A balance sheet is among essential financial statement that states the current position of the company. Information to construct a balance sheet just like an income statement is accessed from company ledger.
Factors to consider
Therefore, to make a balance sheet consider the following;
Acquiring financial data and balance sheet layout
Get the financial transactions from a ledger and classifying them into assets, liabilities, and owners’ equity. With assets representing all goods and services, a company owns and liability representing the debts. Importantly, in balance sheets, the total assets should equal the total liabilities and following accounting equation Assets= Liabilities +Owner’ Equity.
Choose a specific period
Balance sheets are usually created for a specific period of the year to showcase the company liabilities and assets. Therefore, chose a date your balance sheet is going to cover this can be quarterly period and more.
Design and Format of your balance sheet
At the top of your balance sheet should be a header labeled” Balance sheet, “then the name of the organization should follow and date on which your balance sheet applies.
Commence with Assets section
All assets should be listed, and they should be indexed relative to them being quickly turned into cash. Therefore, current assets will begin since they can be converted easily within a short period. The non-current asset will follow next and usually consists of the business firm value of property, plant, and equipment. Intangible assets like patents and licenses will also be part of the non-current assets. Finally, add all your assets and record them next to the title Total assets.
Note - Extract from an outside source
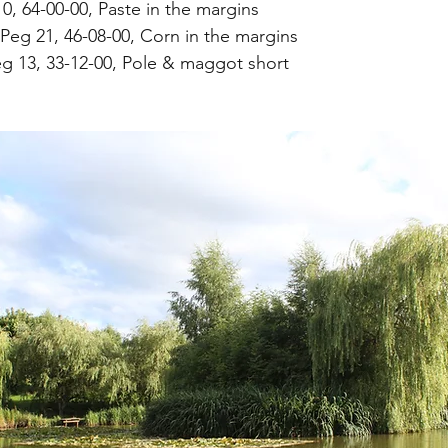
0, 64-00-00, Paste in the margins
Peg 21, 46-08-00, Corn in the margins
g 13, 33-12-00, Pole & maggot short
Preparing the liabilities section
Begin with current liabilities, which are usually due within one year of the balance sheet, then calculate the long-term liabilities, which are debts that are unlikely to be settled within a year. Add your current liabilities with long term liabilities, and the total should be labeled as Total liabilities.
Calculating the Owner’s Equity
On calculating retained earnings, it’s advisable to begin with finding the ending balance of retained earnings from the previous period, add net income deduct dividends paid to investors the results will be retained earnings. To calculate the owner’s equity, accumulate all the contributed earnings, and retained earnings. Finally, to complete the section, add all the total liabilities and total owner’s equity. The total assets should be equal to total liabilities and full owners’ equity for the balance sheet to be deemed as the well prepared.
A balance sheet can be made using MS Excel’s built-in presets. For the separate fields for assets versus liabilities and equities and use summing function, to sum up, the totals in each area.
The total assets in your balance sheet should match the total assets in the company ledger.